Original London Cast, 1983 (Castle) (1 / 5) This is the story of Mrs. Johnstone, a lower-class Liverpudlian whose husband deserts her, even though she’s pregnant and already has seven children. Having determined that she can afford to care for only one more child, Mrs. J. is devastated to learn that she’s to have twins. In desperation, she agrees to let her rich employer, Mrs. Lyons, take one of the babies to raise as her own. At age seven, the two non-identical twin boys — Mrs. J’s Mickey and Mrs. L’s Eddie — improbably meet and become fast friends, unaware that they are siblings. Years later, this melodramatic situation leads to tragedy, explicated in ominous tones by a Narrator. It’s easy to make fun of Blood Brothers, and indeed, it inspired a hilarious Forbidden Broadway spoof. With book, music, and lyrics by Willy Russell, the show leaves much to be desired in terms of professional polish, yet it has sincerity. Some of the lyrics don’t quite fit the music, and there are some false rhymes (“chap/chat”) along with some neat ones (“soldier/told yer”). Frequent references to a certain screen goddess become annoying: In the first version of a song titled “Marilyn Monroe,” most of these references are apt and clever, but they become strained to the point of ridiculousness in subsequent numbers. On the whole, Russell’s music is better than his lyrics; the melodies of “Sunday Afternoon,” “Easy Terms,” and “Tell Me It’s Not True” are haunting, while “Bright New Day” is joyous. Some melodies recur with added impact, as when the tune of “My Child,” sung early on by the two mothers, is later used for “My Friend,” the two boys’ declaration of their bond with each other. The strong cast of the first recording is led by Barbara Dickson as Mrs. Johnstone, George Costigan as Mickey, Andrew C. Wadsworth as Eddie, and Andrew Schofield as the Narrator, but the score’s virtues are undermined by keyboard-and-synthesizer-heavy arrangements. — Michael Portantiere
London Cast, 1988 (RCA) (3 / 5) This recording is superior to its predecessor, offering better arrangements/orchestrations and more music — about 15 minutes’ worth. Oddly, the song originally called “The Devil’s Got Your Number” is now called “Shoes Upon the Table.” Other titles have changed as well. Kiki Dee is very good as Mrs. Johnstone, and Con O’Neill is the best Mickey in all the recordings under review. (He would go on to play the part on Broadway). Also praiseworthy are Robert Locke as Eddie and Warwick Evans as the Narrator. — M.P.
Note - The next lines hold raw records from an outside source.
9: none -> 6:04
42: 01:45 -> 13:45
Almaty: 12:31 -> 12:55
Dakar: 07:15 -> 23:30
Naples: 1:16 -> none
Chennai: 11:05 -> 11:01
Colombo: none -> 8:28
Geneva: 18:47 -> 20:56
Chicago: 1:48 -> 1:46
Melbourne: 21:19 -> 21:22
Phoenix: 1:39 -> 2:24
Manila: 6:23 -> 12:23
The International Recording, 1995 (First Night) (4 / 5) Three starry leads and the Royal Philharmonic Orchestra will make this the preferred Blood Brothers recording for many listeners. At over an hour in length, it’s also the most complete of the recordings under review. The singers and the huge orchestra are recorded in a weighty, reverberant acoustic that, depending on one’s taste, makes the score seem lush and important or somewhat heavy and pretentious. The soaring overture is a far cry from the synthesized sound of the first Blood Brothers cast album, and the famous lead singers are excellent. Petula Clark, a one-time pop star with impressive stage and film credits, has a compelling, soulful voice that’s perfect for Mrs. Johnstone. The erstwhile American teen idols David and Sean Cassidy, half-brothers in real life, sing very well as Mickey and Eddie, and their Brit accents are quite convincing. The Narrator here is Willy Russell, who wrote the show’s book, music, and lyrics. — M.P.
London Cast, 1995 (First Night) (3 / 5) This recording is worth tracking down primarily for the performance of Stephanie Lawrence, who also played Mrs. Johnstone in Blood Brothers on Broadway in 1993. Heading a fine cast that includes Paul Crosby, Rod Edwards, and Mark Hutchinson (who played Eddie on Broadway), Lawrence is in a class by herself as Mrs. J. The fact that she died at age 50 in 2000, about five years after this recording, makes the disc even more valuable as a memento of her deeply committed, heartbreaking characterization. — M.P.